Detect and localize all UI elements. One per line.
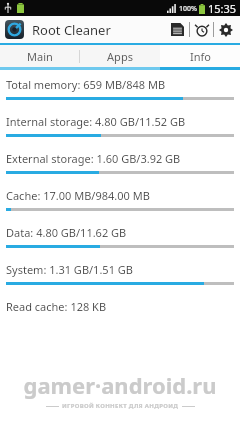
staticText: System: 1.31 GB/1.51 GB bbox=[6, 262, 133, 277]
button[interactable]: Main bbox=[0, 45, 80, 67]
staticText: Internal storage: 4.80 GB/11.52 GB bbox=[6, 114, 186, 129]
staticText: Total memory: 659 MB/848 MB bbox=[6, 77, 166, 92]
staticText: Info bbox=[190, 49, 211, 64]
staticText: Data: 4.80 GB/11.62 GB bbox=[6, 225, 127, 240]
button[interactable]: Apps bbox=[80, 45, 160, 67]
staticText: ИГРОВОЙ КОННЕКТ ДЛЯ АНДРОИД bbox=[62, 402, 179, 410]
staticText: External storage: 1.60 GB/3.92 GB bbox=[6, 151, 181, 166]
button[interactable]: Logs bbox=[166, 18, 189, 41]
staticText: Apps bbox=[107, 49, 133, 64]
staticText: 15:35 bbox=[208, 1, 237, 16]
button[interactable]: Scheduler bbox=[190, 18, 213, 41]
staticText: Root Cleaner bbox=[32, 21, 111, 39]
staticText: Main bbox=[27, 49, 53, 64]
button[interactable]: Data: 4.80 GB/11.62 GB bbox=[0, 225, 240, 262]
button[interactable]: Root Cleaner icon bbox=[5, 20, 24, 39]
staticText: Read cache: 128 KB bbox=[6, 299, 107, 314]
button[interactable]: Settings bbox=[214, 18, 237, 41]
staticText: gamer·android.ru bbox=[23, 370, 217, 400]
staticText: Cache: 17.00 MB/984.00 MB bbox=[6, 188, 150, 203]
button[interactable]: Info bbox=[160, 45, 240, 67]
button[interactable]: Cache: 17.00 MB/984.00 MB bbox=[0, 188, 240, 225]
button[interactable]: External storage: 1.60 GB/3.92 GB bbox=[0, 151, 240, 188]
button[interactable]: Internal storage: 4.80 GB/11.52 GB bbox=[0, 114, 240, 151]
button[interactable]: Total memory: 659 MB/848 MB bbox=[0, 77, 240, 114]
button[interactable]: Read cache: 128 KB bbox=[0, 299, 240, 333]
staticText: 100% bbox=[179, 4, 197, 14]
button[interactable]: System: 1.31 GB/1.51 GB bbox=[0, 262, 240, 299]
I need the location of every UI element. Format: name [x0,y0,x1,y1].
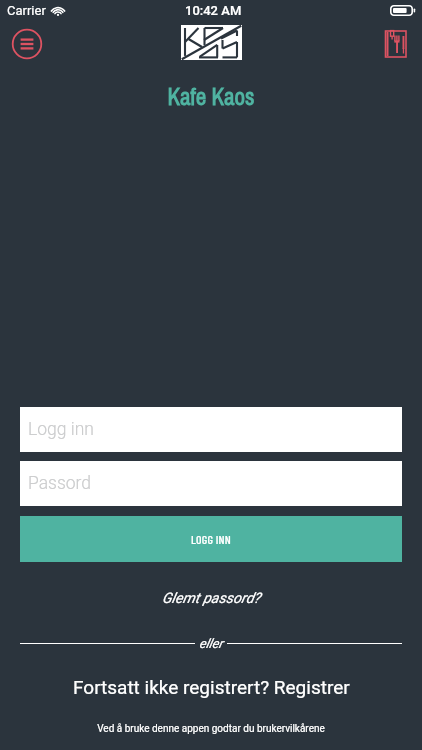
button[interactable]: Glemt passord? [154,586,269,611]
staticText: 10:42 AM [185,3,242,18]
staticText: Logg inn [28,419,94,440]
staticText: Kafe Kaos [0,81,422,112]
button[interactable]: LOGG INN [20,516,402,562]
button[interactable]: Passord [20,461,402,506]
button[interactable]: Fortsatt ikke registrert? Registrer [65,672,358,702]
staticText: Glemt passord? [162,590,261,607]
staticText: Passord [28,473,92,494]
button[interactable]: Logg inn [20,407,402,452]
staticText: eller [199,636,223,651]
button[interactable]: Open navigation menu [10,27,44,61]
staticText: Fortsatt ikke registrert? Registrer [73,676,350,698]
staticText: Ved å bruke denne appen godtar du bruker… [0,723,422,735]
staticText: LOGG INN [191,532,232,546]
button[interactable]: Menu [381,27,411,61]
staticText: Carrier [7,3,46,18]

What you need to do:
For every line in the listing above that mentions the word "Apps", make a copy.

Solved problem:
button[interactable]: Apps bbox=[80, 45, 160, 67]
staticText: Apps bbox=[107, 49, 133, 64]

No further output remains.